::: DATA :::

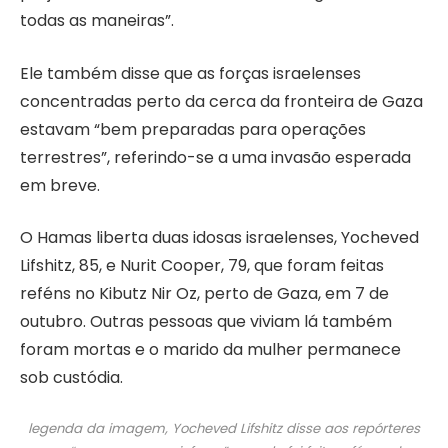
todas as maneiras”.
Ele também disse que as forças israelenses
concentradas perto da cerca da fronteira de Gaza
estavam “bem preparadas para operações
terrestres”, referindo-se a uma invasão esperada
em breve.
O Hamas liberta duas idosas israelenses, Yocheved
Lifshitz, 85, e Nurit Cooper, 79, que foram feitas
reféns no Kibutz Nir Oz, perto de Gaza, em 7 de
outubro. Outras pessoas que viviam lá também
foram mortas e o marido da mulher permanece
sob custódia.
legenda da imagem,
Yocheved Lifshitz disse aos repórteres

:::

INSTRUCTIONS FOR THE TASK:
In the material above, find the line with "sob custódia."; then copy it and every line after it, exactly, through the end.

TASK RESPONSE:
sob custódia.
legenda da imagem,
Yocheved Lifshitz disse aos repórteres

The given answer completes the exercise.